Forget the snips and snails that little boys are made of -- I can vouch that little boys are at least 90% lightning. I turned around and Jack was gone. I looked through the aisles for the wandering lad and found him at the checkout line where a woman was buying him the red motorcycle. I ran up and she explained that she wanted to buy the dollar toy for Jack and that Jack did not ask her to buy it. It seems that Jack went to the checkout line with the toy, found a sympathetic-looking woman, went up to her and said, "I've been a good boy all year." She told me that since Jack had been such a good boy, she wanted to reward him with the toy, adding that he was sooo cute.

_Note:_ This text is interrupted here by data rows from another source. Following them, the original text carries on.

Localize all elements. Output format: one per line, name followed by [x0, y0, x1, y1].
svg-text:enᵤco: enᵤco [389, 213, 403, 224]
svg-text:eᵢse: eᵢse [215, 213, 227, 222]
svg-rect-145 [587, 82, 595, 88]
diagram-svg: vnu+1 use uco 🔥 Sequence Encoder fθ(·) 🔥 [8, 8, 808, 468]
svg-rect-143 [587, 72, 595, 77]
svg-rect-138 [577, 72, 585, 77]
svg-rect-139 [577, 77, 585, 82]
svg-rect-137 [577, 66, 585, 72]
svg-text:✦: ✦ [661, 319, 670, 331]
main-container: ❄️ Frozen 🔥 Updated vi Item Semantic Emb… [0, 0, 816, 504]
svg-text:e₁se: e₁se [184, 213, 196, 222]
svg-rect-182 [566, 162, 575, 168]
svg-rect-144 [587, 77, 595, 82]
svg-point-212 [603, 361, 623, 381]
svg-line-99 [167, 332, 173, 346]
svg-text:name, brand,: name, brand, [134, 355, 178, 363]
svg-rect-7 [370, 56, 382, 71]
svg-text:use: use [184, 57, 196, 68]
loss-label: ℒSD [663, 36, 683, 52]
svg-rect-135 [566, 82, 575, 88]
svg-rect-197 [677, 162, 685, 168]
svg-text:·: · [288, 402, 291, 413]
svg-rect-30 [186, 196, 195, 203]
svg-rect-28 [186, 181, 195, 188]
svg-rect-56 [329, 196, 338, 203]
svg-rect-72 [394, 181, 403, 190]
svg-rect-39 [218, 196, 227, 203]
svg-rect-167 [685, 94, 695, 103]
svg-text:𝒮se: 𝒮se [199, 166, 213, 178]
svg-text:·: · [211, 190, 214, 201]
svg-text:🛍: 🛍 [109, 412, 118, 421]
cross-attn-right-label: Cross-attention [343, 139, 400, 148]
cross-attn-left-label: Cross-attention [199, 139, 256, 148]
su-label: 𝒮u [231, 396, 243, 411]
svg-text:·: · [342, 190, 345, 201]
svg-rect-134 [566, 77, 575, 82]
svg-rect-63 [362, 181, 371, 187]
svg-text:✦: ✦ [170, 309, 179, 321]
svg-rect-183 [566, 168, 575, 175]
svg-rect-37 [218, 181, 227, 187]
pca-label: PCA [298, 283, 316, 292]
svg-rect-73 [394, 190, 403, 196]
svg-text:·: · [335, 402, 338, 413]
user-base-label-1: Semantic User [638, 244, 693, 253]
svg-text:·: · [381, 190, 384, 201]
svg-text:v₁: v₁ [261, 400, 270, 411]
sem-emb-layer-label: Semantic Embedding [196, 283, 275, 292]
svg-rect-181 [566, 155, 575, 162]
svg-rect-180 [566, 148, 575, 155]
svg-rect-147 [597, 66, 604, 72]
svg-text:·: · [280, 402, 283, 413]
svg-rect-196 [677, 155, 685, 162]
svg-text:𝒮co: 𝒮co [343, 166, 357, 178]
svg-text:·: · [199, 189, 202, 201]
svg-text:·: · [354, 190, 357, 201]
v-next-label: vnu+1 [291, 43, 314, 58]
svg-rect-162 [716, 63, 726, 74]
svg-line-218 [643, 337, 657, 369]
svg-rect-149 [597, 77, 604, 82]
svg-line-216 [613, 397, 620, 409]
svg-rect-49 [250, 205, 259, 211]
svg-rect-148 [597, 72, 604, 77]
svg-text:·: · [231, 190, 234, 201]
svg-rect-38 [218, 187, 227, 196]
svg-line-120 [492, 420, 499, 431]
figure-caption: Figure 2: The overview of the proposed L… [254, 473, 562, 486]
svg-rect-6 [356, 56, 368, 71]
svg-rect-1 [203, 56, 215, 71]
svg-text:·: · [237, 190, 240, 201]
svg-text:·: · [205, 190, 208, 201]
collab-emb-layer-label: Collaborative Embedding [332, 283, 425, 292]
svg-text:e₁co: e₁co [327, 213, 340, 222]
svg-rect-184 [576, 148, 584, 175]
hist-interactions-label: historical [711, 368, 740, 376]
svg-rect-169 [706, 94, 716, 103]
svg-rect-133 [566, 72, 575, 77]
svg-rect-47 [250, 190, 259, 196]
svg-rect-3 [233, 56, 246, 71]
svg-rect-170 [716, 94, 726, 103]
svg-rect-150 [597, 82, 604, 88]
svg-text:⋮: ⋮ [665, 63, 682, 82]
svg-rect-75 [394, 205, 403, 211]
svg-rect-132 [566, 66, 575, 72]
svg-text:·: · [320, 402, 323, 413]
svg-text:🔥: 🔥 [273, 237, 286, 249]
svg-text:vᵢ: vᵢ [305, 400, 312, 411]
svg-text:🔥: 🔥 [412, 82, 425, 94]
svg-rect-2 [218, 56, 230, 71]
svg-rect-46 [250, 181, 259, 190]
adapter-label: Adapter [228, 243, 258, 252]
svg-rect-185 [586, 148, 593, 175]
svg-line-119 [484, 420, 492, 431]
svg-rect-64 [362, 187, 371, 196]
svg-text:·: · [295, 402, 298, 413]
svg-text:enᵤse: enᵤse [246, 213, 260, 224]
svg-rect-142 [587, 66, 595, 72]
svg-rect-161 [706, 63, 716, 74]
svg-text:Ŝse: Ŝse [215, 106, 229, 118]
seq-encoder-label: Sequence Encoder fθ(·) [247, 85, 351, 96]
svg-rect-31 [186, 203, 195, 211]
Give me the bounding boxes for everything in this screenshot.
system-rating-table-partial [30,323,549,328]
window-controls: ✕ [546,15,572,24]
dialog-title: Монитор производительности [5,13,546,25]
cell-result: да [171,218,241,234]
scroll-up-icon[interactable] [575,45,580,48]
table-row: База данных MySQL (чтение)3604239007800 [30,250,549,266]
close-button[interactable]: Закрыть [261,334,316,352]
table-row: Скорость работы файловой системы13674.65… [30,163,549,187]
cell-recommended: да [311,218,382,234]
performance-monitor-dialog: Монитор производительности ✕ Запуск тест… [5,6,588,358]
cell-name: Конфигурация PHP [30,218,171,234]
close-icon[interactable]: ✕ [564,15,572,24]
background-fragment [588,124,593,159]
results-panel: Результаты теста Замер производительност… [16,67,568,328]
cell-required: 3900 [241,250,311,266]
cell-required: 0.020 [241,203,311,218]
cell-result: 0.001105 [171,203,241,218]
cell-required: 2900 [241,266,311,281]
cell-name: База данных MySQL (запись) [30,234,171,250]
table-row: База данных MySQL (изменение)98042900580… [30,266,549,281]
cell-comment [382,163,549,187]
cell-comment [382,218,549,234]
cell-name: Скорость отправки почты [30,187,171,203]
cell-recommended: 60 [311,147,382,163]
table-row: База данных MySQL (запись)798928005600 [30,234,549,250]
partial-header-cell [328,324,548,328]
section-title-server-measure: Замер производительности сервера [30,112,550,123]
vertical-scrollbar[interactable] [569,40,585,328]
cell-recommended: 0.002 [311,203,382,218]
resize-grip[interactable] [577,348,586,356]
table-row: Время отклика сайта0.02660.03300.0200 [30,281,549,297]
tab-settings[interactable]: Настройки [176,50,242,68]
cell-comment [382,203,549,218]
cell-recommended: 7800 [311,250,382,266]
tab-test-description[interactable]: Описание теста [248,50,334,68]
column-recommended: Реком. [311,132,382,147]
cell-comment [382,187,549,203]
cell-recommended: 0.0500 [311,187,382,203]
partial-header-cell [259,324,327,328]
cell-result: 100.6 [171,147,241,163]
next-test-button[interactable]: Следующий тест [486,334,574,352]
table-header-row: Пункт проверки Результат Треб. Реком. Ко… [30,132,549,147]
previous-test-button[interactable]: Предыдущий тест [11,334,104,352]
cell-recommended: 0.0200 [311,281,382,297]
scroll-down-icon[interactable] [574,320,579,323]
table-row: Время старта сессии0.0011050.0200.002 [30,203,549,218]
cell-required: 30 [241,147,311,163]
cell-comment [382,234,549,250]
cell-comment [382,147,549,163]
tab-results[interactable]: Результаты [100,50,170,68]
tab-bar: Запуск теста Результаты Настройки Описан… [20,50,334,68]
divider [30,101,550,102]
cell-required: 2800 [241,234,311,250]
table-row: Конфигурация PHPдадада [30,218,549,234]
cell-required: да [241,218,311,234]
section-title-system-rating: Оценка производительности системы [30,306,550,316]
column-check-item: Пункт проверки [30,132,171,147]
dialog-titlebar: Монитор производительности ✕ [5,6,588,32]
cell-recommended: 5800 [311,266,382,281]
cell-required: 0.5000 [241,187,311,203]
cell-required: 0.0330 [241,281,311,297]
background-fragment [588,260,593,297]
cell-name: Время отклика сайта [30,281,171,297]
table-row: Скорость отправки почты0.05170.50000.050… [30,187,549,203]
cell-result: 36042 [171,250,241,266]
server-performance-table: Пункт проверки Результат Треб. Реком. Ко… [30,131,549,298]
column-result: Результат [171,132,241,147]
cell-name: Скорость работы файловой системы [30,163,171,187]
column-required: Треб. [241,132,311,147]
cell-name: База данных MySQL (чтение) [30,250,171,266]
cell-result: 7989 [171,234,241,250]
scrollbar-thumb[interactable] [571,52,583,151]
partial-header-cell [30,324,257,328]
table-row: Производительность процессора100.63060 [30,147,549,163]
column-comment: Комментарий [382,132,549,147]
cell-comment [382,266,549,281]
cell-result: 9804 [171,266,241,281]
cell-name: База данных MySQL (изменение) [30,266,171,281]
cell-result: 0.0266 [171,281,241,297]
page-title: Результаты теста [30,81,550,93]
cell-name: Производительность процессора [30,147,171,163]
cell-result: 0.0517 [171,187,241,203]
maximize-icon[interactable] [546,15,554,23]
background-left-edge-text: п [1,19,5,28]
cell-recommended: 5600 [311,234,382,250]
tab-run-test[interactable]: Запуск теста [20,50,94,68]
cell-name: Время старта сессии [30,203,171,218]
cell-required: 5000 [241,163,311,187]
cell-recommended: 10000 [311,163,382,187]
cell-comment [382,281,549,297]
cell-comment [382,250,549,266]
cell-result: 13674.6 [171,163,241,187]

So the three of us (Jack, myself, and the newly-purchased motorcycle) -- and after thanking the woman -- went of in search of Kitty, who was somewhere in the store loading up the cart with gew-gaws and jimcracks. I told her what had happened and we were both feeling somewhat embarrassed when we noticed that Jack (he of the lightning feet) was gone again. He was back at the checkout counter with another strange woman who was buying him the toy binoculars! On top of that, she added a four-inch lollipop! Again, he had not asked her for anything. By the time we got there she was telling him that she was proud he had been so good and that he should try to continue being good all the way to Christmas.
We hustled him out of the store before he could hustle another customer.
And then I remembered an incident from a year ago. Jack (then three) and I were sitting on a bench near the registers at Wal-Mart, waiting for Kitty who was buying gew-gaws and jimcracks. Jack was busy waving and smiling and saying hi to everyone, when a stranger came up and asked me if he could give Jack something, explaining that Jack just looked sooo cute and was sooo well-behaved. He gave Jack a large red toy truck and gave me the receipt and walked off. It was a $14 toy.
This stuff only seems to happen when I'm with Jack.
Now, at four years of age, Jack has discovered the secret to success and I'm sure his future career as a panhandler will be a stellar one.
I just don't know if Jack's parents will ever forgive me.